**PROBLEM STATEMENT**
Set down, character for character, everything in the records below from the line holding "Rosita Celentano duetta con Attilio Fontana" down to the line holding "All rights reserved", and no other line.

**DATA EXCERPTS**
-- Opening Marker --
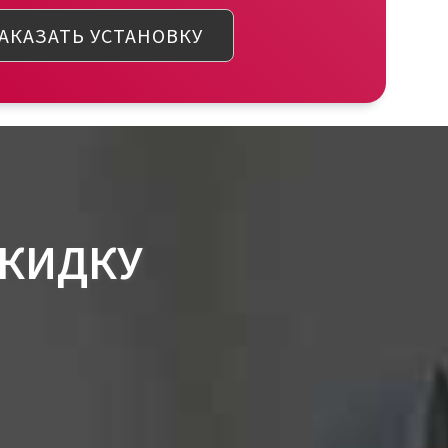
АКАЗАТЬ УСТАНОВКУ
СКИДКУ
-- Closing Marker --
-- Opening Marker --
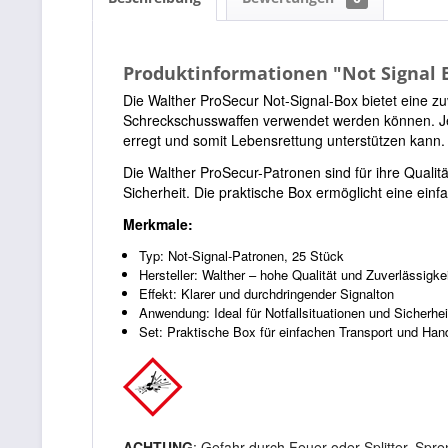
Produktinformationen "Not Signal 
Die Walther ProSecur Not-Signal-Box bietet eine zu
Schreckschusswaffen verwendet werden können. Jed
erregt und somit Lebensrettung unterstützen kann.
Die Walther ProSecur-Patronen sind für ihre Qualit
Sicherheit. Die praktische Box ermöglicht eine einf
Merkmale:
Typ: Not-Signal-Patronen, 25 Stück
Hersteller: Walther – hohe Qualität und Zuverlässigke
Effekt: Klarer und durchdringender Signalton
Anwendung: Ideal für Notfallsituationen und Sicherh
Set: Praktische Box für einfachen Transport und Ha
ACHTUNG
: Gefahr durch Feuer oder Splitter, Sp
-- Closing Marker --
-- Opening Marker --
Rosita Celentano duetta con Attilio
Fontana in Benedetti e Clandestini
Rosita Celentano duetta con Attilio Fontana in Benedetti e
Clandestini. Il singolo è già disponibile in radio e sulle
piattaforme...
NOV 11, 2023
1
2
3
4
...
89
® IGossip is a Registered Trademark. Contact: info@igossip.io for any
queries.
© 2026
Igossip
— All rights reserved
-- Closing Marker --
**EXERCISE SOLUTION**
Rosita Celentano duetta con Attilio Fontana in Benedetti e
Clandestini. Il singolo è già disponibile in radio e sulle
piattaforme...
NOV 11, 2023
1
2
3
4
...
89
® IGossip is a Registered Trademark. Contact: info@igossip.io for any
queries.
© 2026
Igossip
— All rights reserved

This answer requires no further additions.